- [Records for the task]:
================
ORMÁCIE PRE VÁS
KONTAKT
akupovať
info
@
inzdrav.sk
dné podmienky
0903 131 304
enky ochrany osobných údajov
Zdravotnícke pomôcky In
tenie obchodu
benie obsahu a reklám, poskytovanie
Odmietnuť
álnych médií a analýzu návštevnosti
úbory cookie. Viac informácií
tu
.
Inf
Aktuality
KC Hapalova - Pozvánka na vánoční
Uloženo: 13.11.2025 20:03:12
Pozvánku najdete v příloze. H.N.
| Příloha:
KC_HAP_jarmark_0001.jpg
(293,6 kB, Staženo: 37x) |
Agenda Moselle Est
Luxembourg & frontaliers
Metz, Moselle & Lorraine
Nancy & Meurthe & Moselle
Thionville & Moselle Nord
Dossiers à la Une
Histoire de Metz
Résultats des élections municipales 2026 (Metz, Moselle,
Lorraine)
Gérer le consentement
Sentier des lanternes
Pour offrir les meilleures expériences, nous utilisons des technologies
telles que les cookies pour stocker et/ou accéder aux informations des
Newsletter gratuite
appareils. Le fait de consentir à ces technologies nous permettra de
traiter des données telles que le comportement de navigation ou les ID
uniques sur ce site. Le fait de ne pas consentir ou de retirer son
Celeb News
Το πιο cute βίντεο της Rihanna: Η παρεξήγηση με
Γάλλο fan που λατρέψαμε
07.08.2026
================
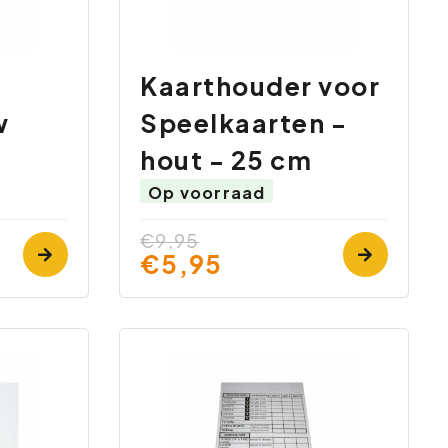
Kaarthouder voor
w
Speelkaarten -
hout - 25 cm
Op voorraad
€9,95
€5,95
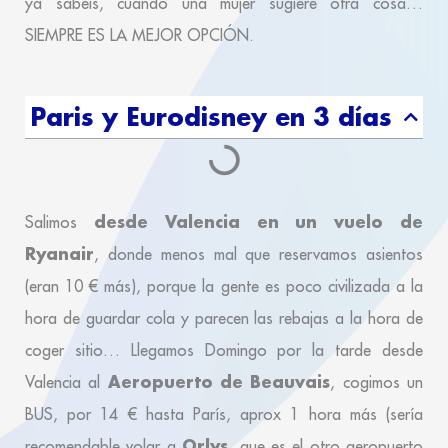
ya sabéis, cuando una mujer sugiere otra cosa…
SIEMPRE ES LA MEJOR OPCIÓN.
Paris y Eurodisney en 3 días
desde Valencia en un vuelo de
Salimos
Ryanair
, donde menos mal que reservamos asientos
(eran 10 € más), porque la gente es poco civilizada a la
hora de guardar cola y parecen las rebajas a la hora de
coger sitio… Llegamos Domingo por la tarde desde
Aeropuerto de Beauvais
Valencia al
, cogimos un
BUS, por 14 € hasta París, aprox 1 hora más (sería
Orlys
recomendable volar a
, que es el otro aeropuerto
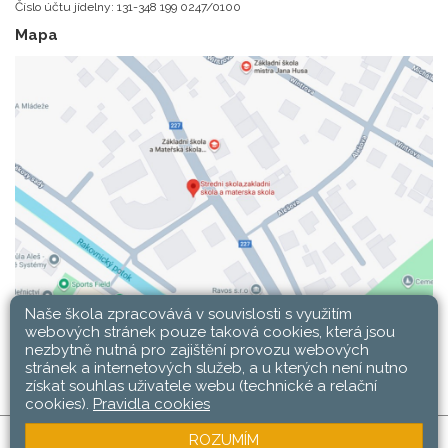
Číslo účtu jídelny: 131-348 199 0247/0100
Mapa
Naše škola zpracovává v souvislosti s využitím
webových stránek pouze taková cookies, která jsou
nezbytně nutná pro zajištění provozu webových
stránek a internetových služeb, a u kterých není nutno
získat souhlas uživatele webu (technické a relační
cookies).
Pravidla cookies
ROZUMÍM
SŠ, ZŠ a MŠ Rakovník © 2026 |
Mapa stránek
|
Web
================
- [Try it]: Go to the line above holding "hout - 25 cm", then copy exactly each line down to and including the one holding "que reservamos asientos", leaving pictures out.

- [Answer space]:
hout - 25 cm
Op voorraad
€9,95
€5,95
ya sabéis, cuando una mujer sugiere otra cosa…
SIEMPRE ES LA MEJOR OPCIÓN.
Paris y Eurodisney en 3 días
desde Valencia en un vuelo de
Salimos
Ryanair
, donde menos mal que reservamos asientos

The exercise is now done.